Bénéwendé Stanislas Sankara (born February 23, 1959) is a Burkinabé politician who served as the President of the Union for Rebirth / Sankarist Party (UNIR/PS) party throughout its existence. From 2021 to 2023, he served as President of the newly formed Union for Rebirth / Patriotic Sankarist Movement (UNIR/MPS).

==Life and career==
Sankara was born in Toéssin. He founded the UNIR/MS in November 2000 and was one of three UNIR/MS candidates elected to the National Assembly in the 2002 parliamentary election. In the National Assembly, he was elected to the Pan-African Parliament. In June 2005 he resigned from both the National Assembly and the Pan-African Parliament to focus on his candidacy in the presidential election later in the year. Running as the UNIR/MS candidate in the election, held on 13 November 2005, Sankara placed second out of 13 candidates, receiving 4.88% of the vote; President Blaise Compaoré won the election with an overwhelming majority.

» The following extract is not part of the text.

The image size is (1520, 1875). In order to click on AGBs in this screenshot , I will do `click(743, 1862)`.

In the May 2007 parliamentary election, Sankara was elected to the National Assembly. He was one of four UNIR/MS candidates to be elected, and the only one elected on the party's national list.

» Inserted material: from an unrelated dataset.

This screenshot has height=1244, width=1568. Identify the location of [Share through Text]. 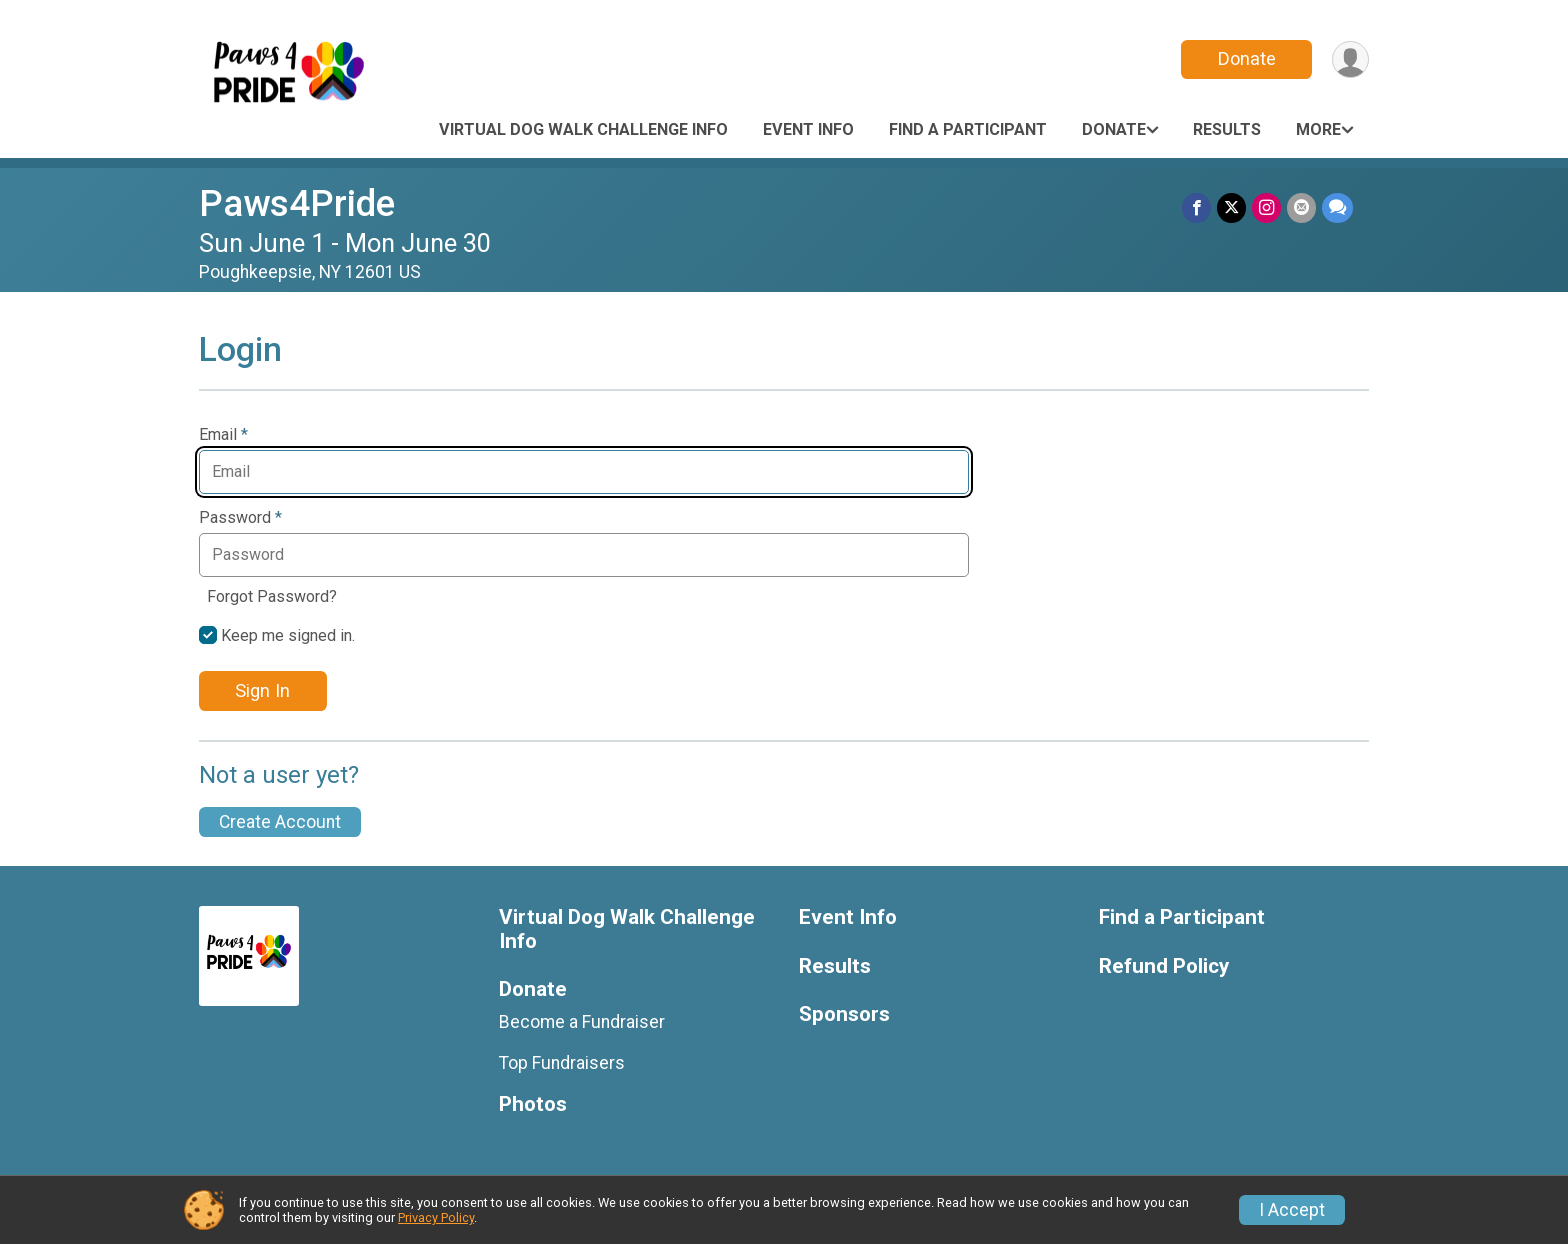 (1337, 207).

Reacting to moves to change the constitution to remove presidential term limits, Sankara said in late July 2009 that it was unacceptable to change the constitution so that President Compaoré could "spend his whole life in power".

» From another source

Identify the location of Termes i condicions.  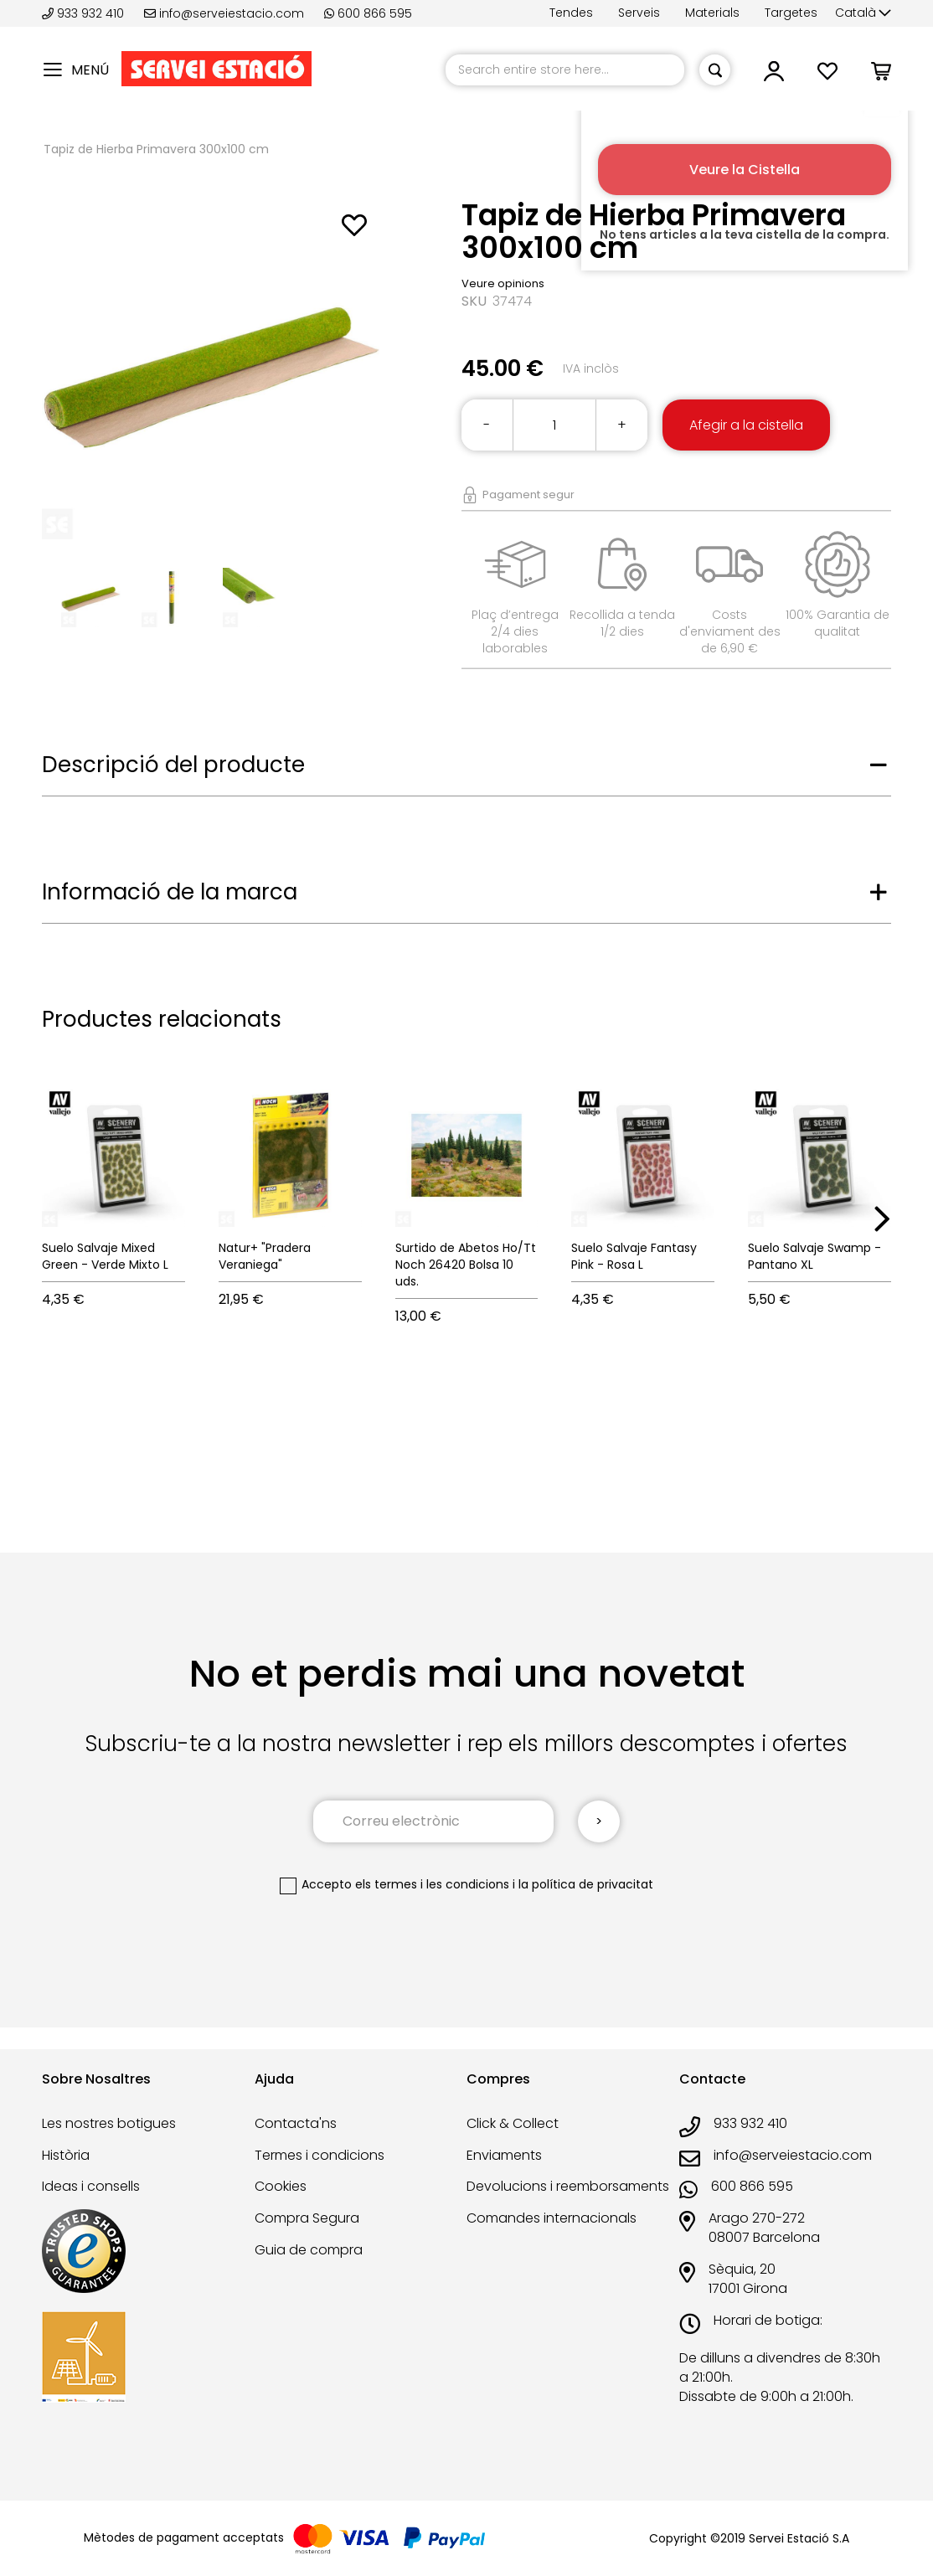 (319, 2155).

He was a candidate in the November 2010 presidential election, and stood again, after Compaoré was ousted, in the November 2015 presidential election (4th place with 2,77% of votes). He was also elected to the National Assembly in the concurrent parliamentary election as a candidate on the UNIR/PS national list, and on 12 January 2016 he was elected as First Vice-President of the National Assembly.

The UNIR/PS merged into the newly formed Union for Rebirth/Patriotic Sankarist Movement in 2021. Sankara went on to lead this party until January 2023.